In early 2013, I was wrestling with this issue, when an expert on “militant Islam”, asked to see me to discuss the region. He particularly wanted to talk about the killing of Muslims in Uganda. I was intrigued, and asked him to come to my office in Nairobi. He said the killings in Uganda were not related to radical Islam but had everything to do with property. He said in the early to mid-1900s, Muslim groups got land in several urban areas. The titles were taken away and kept safely in a Muslim property in Zanzibar Islands.
In recent years, he claimed, some Muslim leaders had pressed and got the titles back. He alleged that most of the Muslim leaders in Uganda were being killed over the titles and land. That, he told me, was the “view of some of the more traditional East African Muslim intellectuals who track these things”.
I got a strange sense of relief, because it confirmed to me what years of observation and of having some of my closest Ugandan friends being Muslims had taught me; that the approach of the majority of them to religion is exactly like that of Uganda Christians – quite flexible. If that is the case, then we might be seeing the beginnings of a crisis over land that could soon engulf Catholic and Protestant churches: There is too much soil in the country held in the name of Allah/God.
In the case of the Muslims, when they faced extreme discrimination in the early colonial periods, as this column has noted before, the only place they could practice their religion was in urban areas which, being cosmopolitan, were more tolerant of religious diversity.
Muslim groups, therefore, didn’t get the thousands of acres that the Protestant and Catholic churches got in the countryside. After some time, that turned into a blessing, but now it is becoming a curse. And to understand it, one has to look at how the churches were built. The Christian elite and European colonialists built churches near where they also set up homes or had based mission stations so that they could walk there without having to pass through neighbourhoods heavily populated by “natives”. And so you had Rubaga, Nakasero, and Namirembe.
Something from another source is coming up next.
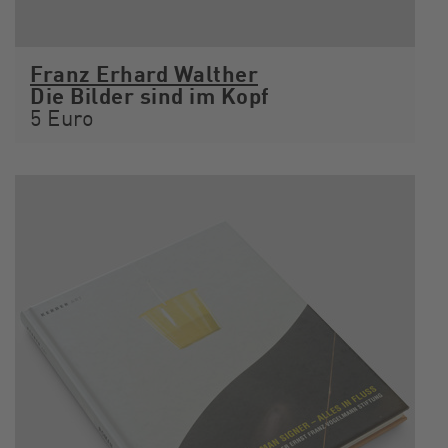
Franz Erhard Walther
Die Bilder sind im Kopf
5 Euro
Or up-country along with a school or a hospital. The mosques were allowed in areas where the African working classes lived – thus Kibuli.
Time and history truly have a cynical sense of humour. You see Kololo, Nakasero, Namirembe and so forth were fairly settled early, so as populations grew and more natives now joined politics, came to town and made money, they couldn’t expand into Nakasero. There was no room. However, because areas around mosques, like Kibuli, were for the working class and, therefore, not built up, that’s where the new and future cities could grow.
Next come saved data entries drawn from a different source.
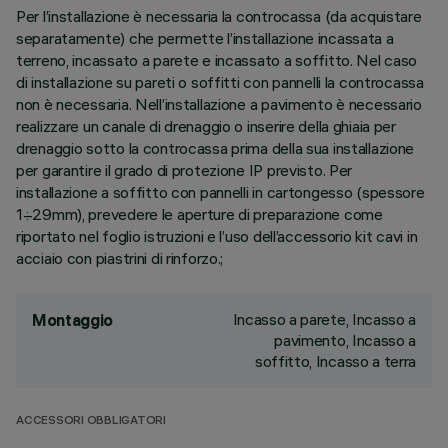
Per l’installazione è necessaria la controcassa (da acquistare
separatamente) che permette l’installazione incassata a
terreno, incassato a parete e incassato a soffitto. Nel caso
di installazione su pareti o soffitti con pannelli la controcassa
non è necessaria. Nell’installazione a pavimento è necessario
realizzare un canale di drenaggio o inserire della ghiaia per
drenaggio sotto la controcassa prima della sua installazione
per garantire il grado di protezione IP previsto. Per
installazione a soffitto con pannelli in cartongesso (spessore
1÷29mm), prevedere le aperture di preparazione come
riportato nel foglio istruzioni e l’uso dell’accessorio kit cavi in
acciaio con piastrini di rinforzo.;
Incasso a parete, Incasso a
Montaggio
pavimento, Incasso a
soffitto, Incasso a terra
ACCESSORI OBBLIGATORI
Now the places where Muslims had taken refuge a century ago, became the most prized land holdings. While I am not saying my expert was 100 per cent correct about why Muslim clerics in Uganda are being killed, he definitely helped explain why political leaders in government meddle more in Muslim than Catholic affairs.
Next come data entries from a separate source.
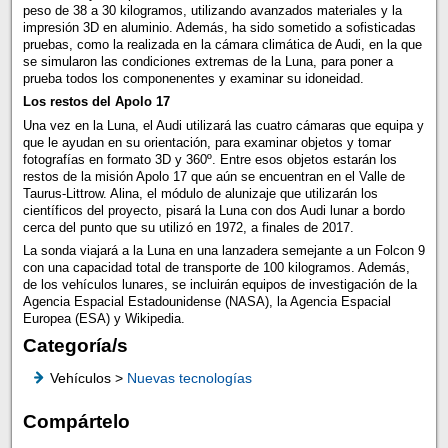
peso de 38 a 30 kilogramos, utilizando avanzados materiales y la
impresión 3D en aluminio. Además, ha sido sometido a sofisticadas
pruebas, como la realizada en la cámara climática de Audi, en la que
se simularon las condiciones extremas de la Luna, para poner a
prueba todos los componenentes y examinar su idoneidad.
Los restos del Apolo 17
Una vez en la Luna, el Audi utilizará las cuatro cámaras que equipa y
que le ayudan en su orientación, para examinar objetos y tomar
fotografías en formato 3D y 360º. Entre esos objetos estarán los
restos de la misión Apolo 17 que aún se encuentran en el Valle de
Taurus-Littrow. Alina, el módulo de alunizaje que utilizarán los
científicos del proyecto, pisará la Luna con dos Audi lunar a bordo
cerca del punto que su utilizó en 1972, a finales de 2017.
La sonda viajará a la Luna en una lanzadera semejante a un Folcon 9
con una capacidad total de transporte de 100 kilogramos. Además,
de los vehículos lunares, se incluirán equipos de investigación de la
Agencia Espacial Estadounidense (NASA), la Agencia Espacial
Europea (ESA) y Wikipedia.
Categoría/s
Vehículos >
Nuevas tecnologías
Compártelo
The other thing is that the Muslim communities are more decentralised than, say, the Catholics where Rome still has a lot of sway. However, both the Protestant and Catholic churches upcountry have seen extensive encroachment on their land, and they don’t have the raw power to protect it. And, anyway, in the face on pressure of land, and shifting settlement patterns, it is futile.
The wise thing is for them to cut their losses early. Sell (or lease if selling is a step too far) what squatters and grabbers have still not overrun and use the money to invest in their schools, hospitals, and community projects. When men are hungry for your land, not even God can be your shield.